Dinas Kepemudaan dan Olahraga Kota Semarang mengadakan acara Sosialisasi Penyusunan Renstra (Rencana Strategis) Tahun 2025-2029 di Gedung Juang 45 Kota Semarang (22/09). Renstra merupakan dokumen perencanaan yang memuat target dan hasil yang ingin diraih dalam jangka waktu 1-5 tahun sesuai tugas dan fungsi SKPD dengan tetap memperhitungkan perkembangan dalam lingkungan strategis OPD.

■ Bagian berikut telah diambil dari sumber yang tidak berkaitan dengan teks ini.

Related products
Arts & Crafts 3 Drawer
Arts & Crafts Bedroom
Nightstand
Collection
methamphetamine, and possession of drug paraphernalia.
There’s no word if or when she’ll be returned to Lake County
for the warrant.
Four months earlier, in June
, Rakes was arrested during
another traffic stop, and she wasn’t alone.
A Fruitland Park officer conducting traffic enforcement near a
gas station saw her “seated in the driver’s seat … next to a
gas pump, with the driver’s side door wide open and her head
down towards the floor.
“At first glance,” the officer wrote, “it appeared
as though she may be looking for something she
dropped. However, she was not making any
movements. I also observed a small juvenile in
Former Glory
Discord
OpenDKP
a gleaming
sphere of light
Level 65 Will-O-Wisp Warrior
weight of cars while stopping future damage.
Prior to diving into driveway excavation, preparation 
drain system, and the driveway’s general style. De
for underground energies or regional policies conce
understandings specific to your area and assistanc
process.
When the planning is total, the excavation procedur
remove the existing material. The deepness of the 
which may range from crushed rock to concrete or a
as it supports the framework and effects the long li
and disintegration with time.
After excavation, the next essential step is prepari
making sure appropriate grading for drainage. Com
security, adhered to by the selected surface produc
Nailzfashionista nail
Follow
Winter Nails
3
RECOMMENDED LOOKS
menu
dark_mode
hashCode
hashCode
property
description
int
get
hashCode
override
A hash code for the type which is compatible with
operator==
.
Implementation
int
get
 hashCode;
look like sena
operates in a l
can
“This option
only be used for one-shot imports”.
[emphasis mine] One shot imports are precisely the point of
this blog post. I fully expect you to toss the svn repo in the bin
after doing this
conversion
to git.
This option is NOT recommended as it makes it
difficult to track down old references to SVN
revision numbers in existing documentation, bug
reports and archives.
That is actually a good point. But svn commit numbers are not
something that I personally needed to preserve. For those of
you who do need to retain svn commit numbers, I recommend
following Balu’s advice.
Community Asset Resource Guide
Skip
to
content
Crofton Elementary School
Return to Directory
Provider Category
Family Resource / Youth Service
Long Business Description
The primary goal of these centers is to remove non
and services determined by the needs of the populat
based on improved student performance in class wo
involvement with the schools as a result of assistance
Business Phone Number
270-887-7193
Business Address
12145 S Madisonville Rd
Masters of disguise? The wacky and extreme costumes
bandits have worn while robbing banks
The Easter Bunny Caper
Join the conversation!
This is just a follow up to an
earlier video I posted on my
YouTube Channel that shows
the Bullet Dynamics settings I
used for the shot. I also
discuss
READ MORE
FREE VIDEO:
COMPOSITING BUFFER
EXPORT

Sebagaimana namanya, Renstra yang merupakan dokumen strategis, tidak hanya diposisikan sebagai persyaratan administratif, tetapi juga sebagai instrumen penting dalam memastikan arah pembangunan sektor kepemudaan dan olahraga berjalan selaras dengan visi, misi, serta kebijakan pembangunan daerah Kota Semarang.
Acara sosialisasi dibuka dengan sambutan Kepala Dinas Kepemudaan dan Olahraga Kota Semarang. Dalam sambutannya, beliau menekankan pentingnya Renstra sebagai salah satu pedoman dalam melaksanakan tugas. Lebih dari itu, beliau juga menyampaikan harapan agar Renstra yang disusun mampu menjawab dinamika lingkungan strategis, tantangan global maupun lokal, serta kebutuhan masyarakat, khususnya berkenaan pemuda dan olahraga di Kota Semarang.
Dalam kegiatan ini, turut hadir tiga narasumber yang berkompeten di bidang perencanaan strategis Materi pertama, H. Mualim, S.Pd., M.M., M.H. dari Komisi D DPRD Kota Semarang memberikan sudut pandang legislatif sekaligus menjelaskan bahwa Renstra tidak hanya menjadi acuan internal OPD, tetapi juga instrumen akuntabilitas publik. DPRD menilai Renstra harus mampu memberikan arah pembangunan, meningkatkan kualitas pelayanan, serta menjadi dasar evaluasi kinerja perangkat daerah.
Selanjutnya, narasumber kedua, Asri Lutfia Silmi, S.Stat. dari Bappeda Kota Semarang menyampaikan materi mengenai keterkaitan Renstra dengan dokumen lain seperti RPJMD, Renja, dan SAKIP, serta menyoroti program prioritas kepemudaan dan olahraga yang diselenggarakan oleh Dispora Kota Semarang. Dalam pemaparannya, Asri menekankan peningkatan kualitas pemuda, penguatan organisasi kepemudaan, serta pengembangan olahraga prestasi dan rekreasi sebagai bagian dari sasaran RPJMD.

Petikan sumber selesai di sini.